Agent-based policy modelling is an application of agent-based social simulation. In this contribution it is applied to strategic policy making in the public sector. Open government principles relevant in this domain demand solutions that trace the origins of modelling decisions from narrative texts (background documents and stakeholder scenarios) through the whole policy modelling process up to the simulation results. With the help of such traces, decisions made on the basis of such simulation results are more transparent and comprehensible. This paper presents a conceptual model-driven approach developed and implemented in the OCOPOMO project. The approach ensures traceability by integrating technologies for agent-based social simulation, semantic web and model-driven development. Narrative texts are transferred into Consistent Conceptual Description (CCD) models.
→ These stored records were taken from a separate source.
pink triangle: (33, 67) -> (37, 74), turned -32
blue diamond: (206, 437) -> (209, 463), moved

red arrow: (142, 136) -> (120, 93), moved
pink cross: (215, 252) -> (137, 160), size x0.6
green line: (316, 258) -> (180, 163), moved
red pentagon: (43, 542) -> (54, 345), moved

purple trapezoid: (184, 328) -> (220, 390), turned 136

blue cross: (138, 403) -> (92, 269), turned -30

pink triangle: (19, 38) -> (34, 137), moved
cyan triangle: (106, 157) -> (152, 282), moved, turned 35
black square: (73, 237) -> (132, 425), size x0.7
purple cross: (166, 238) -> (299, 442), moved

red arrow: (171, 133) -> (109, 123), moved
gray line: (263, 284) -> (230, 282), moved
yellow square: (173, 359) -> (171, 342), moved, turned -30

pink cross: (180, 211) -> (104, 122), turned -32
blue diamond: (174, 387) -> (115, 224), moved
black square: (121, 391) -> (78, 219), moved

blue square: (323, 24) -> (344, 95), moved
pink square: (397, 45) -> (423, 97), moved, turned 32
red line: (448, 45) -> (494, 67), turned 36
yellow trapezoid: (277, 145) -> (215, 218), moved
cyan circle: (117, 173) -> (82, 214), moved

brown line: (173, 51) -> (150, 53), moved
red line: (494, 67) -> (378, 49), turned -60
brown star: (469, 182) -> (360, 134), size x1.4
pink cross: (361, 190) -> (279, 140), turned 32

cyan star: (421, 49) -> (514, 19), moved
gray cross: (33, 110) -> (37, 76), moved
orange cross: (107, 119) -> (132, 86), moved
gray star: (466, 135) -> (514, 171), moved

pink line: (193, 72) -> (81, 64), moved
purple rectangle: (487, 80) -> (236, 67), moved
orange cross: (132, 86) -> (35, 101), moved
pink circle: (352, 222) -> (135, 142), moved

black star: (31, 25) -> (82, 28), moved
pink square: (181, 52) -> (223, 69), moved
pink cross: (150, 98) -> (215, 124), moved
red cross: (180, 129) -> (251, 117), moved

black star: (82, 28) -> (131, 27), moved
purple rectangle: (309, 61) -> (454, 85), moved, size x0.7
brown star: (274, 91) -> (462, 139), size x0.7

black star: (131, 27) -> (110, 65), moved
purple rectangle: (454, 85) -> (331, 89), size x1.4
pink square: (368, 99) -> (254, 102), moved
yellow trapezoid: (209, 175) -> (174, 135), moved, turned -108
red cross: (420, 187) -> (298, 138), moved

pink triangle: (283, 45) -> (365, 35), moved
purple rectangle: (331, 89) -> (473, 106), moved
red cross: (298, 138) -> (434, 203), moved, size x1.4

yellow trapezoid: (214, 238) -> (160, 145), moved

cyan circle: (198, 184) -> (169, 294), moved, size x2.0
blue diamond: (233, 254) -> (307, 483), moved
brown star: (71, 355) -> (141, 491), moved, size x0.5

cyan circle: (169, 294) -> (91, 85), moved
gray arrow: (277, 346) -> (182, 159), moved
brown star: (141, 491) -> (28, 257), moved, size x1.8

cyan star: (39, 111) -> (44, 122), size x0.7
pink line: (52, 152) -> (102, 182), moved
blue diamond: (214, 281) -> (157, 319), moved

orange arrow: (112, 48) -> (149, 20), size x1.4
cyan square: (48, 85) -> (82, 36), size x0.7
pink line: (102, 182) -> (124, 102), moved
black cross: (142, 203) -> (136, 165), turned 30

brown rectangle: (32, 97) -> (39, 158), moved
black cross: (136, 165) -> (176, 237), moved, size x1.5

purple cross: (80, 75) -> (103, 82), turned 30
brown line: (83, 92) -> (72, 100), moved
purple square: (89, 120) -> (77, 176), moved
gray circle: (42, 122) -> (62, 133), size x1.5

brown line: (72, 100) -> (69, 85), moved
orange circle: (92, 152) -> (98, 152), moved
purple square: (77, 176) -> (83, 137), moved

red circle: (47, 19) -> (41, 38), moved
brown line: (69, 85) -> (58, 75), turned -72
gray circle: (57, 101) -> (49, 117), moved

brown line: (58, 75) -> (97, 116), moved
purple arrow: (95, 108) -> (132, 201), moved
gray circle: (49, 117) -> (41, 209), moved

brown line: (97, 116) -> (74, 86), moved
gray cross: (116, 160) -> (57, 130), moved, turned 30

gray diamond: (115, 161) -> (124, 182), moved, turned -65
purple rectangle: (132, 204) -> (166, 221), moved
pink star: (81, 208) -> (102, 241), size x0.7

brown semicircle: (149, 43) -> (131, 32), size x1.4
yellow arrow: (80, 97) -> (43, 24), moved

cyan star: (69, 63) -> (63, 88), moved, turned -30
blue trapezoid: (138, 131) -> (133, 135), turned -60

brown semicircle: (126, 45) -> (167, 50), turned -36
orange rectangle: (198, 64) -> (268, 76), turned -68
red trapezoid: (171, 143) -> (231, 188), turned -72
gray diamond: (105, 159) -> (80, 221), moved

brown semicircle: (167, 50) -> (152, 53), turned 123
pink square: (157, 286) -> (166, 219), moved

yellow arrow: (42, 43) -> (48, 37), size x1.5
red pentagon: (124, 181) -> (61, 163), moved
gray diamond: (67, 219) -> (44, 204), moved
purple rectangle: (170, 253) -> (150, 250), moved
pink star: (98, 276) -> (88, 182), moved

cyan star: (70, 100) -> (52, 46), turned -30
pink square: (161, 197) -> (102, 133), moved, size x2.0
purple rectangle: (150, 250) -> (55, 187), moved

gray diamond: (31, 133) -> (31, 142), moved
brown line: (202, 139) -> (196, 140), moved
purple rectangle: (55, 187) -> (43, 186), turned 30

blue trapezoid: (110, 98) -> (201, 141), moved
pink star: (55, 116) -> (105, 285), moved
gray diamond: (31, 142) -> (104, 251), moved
Those CCD models are transferred semi-automatically into formal policy models implemented in the DRAMS (Declarative Rule-based Agent Modelling System) language. These formal policy models are further elaborated (i.e. the policy modeller has still full flexibility in programming the model), and runnable simulation models are programmed. From the simulation logs, model-based scenarios are generated to interpret and support a better understanding of simulation results. The model-based scenarios are textual narratives with charts summarising the output produced by the simulation runs. Thereby passages in these texts are linked with documents containing original narrative scenarios. These traces are realised via the CCD models. A well-elaborated policy modelling process and a software toolbox support the approach. A pilot case exemplifies the application of the process and the toolbox. Evaluation results from the OCOPOMO project show benefits as well as limitations of the approach. We also reflect how the process and toolbox can be transferred into other application domains.

Suggested Citation

  • Sabrina Scherer & Maria Wimmer & Ulf Lotzmann & Scott Moss & Daniele Pinotti, 2015. "Evidence Based and Conceptual Model Driven Approach for Agent-Based Policy Modelling," Journal of Artificial Societies and Social Simulation, Journal of Artificial Societies and Social Simulation, vol. 18(3), pages 1-14.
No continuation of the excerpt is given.